DATA Block Start
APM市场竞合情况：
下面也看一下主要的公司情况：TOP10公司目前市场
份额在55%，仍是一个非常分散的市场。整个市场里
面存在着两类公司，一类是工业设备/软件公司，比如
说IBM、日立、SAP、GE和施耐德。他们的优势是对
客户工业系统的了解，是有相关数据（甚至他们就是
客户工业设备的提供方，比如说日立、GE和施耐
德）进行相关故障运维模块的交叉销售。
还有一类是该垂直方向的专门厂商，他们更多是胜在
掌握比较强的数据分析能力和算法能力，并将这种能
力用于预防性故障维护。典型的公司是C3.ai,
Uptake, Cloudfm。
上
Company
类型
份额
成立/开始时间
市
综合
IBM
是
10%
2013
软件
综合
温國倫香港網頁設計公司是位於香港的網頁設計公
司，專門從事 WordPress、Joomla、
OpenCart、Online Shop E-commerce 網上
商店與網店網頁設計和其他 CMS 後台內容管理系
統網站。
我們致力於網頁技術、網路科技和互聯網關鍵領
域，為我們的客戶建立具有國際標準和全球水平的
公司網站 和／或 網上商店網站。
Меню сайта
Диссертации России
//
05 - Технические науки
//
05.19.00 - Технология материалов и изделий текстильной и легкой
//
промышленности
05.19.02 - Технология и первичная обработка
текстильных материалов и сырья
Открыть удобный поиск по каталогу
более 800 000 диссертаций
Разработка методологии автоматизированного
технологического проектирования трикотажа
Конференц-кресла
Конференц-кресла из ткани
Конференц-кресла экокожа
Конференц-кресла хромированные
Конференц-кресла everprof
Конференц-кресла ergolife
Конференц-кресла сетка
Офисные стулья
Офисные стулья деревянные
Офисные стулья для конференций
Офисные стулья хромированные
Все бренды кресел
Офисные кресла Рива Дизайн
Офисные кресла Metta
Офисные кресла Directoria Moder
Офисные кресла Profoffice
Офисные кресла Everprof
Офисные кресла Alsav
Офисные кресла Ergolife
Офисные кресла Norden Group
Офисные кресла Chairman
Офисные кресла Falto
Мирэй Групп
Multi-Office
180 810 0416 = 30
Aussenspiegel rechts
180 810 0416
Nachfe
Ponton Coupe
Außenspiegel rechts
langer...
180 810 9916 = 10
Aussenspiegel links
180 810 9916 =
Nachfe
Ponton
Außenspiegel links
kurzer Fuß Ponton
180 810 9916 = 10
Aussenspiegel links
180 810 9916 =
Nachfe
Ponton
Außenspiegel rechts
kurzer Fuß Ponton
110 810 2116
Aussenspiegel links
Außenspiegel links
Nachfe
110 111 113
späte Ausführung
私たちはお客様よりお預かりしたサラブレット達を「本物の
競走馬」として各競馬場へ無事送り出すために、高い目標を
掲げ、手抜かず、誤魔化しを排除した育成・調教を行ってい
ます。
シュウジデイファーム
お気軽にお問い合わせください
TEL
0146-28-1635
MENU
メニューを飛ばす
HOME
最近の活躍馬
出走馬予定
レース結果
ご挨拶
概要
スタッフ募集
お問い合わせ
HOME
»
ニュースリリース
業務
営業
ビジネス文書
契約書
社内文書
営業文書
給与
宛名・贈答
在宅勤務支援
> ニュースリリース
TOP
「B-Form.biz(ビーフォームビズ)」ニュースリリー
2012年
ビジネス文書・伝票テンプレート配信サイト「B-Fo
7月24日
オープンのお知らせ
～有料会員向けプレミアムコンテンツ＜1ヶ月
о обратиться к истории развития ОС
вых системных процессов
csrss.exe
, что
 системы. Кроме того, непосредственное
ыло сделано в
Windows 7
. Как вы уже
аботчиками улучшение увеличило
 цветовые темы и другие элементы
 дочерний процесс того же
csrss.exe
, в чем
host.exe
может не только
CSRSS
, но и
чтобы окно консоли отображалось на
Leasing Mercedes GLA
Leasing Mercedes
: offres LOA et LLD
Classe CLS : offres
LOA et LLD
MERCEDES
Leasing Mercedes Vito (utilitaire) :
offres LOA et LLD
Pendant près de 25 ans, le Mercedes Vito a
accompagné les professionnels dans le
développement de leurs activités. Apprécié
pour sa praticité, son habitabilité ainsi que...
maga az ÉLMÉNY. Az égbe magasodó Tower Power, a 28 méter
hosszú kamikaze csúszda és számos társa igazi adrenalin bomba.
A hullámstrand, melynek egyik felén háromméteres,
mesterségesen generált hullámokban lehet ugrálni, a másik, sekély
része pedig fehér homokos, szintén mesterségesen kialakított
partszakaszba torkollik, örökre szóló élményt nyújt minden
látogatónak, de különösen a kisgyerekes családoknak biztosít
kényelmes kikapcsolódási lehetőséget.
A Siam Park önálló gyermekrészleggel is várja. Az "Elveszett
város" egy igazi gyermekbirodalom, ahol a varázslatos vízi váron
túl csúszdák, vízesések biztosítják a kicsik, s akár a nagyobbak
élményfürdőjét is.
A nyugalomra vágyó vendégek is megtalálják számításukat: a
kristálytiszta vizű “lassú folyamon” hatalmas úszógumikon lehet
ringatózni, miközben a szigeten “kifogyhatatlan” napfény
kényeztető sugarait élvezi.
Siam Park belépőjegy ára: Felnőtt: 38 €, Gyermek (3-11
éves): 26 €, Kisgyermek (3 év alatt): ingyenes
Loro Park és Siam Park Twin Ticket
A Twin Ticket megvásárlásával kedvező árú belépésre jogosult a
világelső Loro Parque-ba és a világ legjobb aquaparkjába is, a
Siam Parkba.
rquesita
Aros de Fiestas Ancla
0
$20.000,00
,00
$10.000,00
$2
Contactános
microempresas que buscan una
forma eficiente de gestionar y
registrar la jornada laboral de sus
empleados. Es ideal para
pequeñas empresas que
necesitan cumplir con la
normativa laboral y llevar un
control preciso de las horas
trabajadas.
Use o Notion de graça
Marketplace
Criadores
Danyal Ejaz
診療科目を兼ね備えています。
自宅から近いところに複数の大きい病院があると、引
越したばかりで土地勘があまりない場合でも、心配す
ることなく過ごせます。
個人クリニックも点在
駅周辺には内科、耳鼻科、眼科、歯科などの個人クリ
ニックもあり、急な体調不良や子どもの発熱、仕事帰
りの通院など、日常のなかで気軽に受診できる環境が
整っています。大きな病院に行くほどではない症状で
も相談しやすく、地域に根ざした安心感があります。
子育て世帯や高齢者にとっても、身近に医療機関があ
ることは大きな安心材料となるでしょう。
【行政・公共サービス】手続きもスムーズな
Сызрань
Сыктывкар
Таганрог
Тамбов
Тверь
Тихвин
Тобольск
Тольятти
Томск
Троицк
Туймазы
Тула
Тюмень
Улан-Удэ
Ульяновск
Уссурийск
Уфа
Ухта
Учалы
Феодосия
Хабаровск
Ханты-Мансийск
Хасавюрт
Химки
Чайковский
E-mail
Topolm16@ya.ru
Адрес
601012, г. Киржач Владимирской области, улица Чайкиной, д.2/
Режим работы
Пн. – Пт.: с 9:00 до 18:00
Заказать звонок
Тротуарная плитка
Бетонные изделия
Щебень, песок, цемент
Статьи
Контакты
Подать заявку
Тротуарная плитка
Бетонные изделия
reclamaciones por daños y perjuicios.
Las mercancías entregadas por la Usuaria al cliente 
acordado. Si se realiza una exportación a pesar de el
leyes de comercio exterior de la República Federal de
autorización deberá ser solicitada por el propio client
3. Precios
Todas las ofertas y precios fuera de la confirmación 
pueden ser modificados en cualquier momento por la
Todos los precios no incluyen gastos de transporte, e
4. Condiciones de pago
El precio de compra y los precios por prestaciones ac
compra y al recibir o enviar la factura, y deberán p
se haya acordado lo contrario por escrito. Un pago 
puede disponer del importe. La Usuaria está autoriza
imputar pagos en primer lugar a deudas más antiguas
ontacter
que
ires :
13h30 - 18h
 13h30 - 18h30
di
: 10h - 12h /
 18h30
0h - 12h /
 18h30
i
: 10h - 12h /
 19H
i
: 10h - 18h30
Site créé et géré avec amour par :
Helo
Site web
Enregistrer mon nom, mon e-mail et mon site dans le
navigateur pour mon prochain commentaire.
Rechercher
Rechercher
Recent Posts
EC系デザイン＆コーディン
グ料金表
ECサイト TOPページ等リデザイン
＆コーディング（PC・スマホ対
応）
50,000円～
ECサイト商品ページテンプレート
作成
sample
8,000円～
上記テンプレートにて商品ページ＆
DATA Block End
→ **EXERCISE PROMPT**: Scan the data above, find each line with "compra", and copy it.

→ **EXERCISE ANSWER**:
El precio de compra y los precios por prestaciones ac
compra y al recibir o enviar la factura, y deberán p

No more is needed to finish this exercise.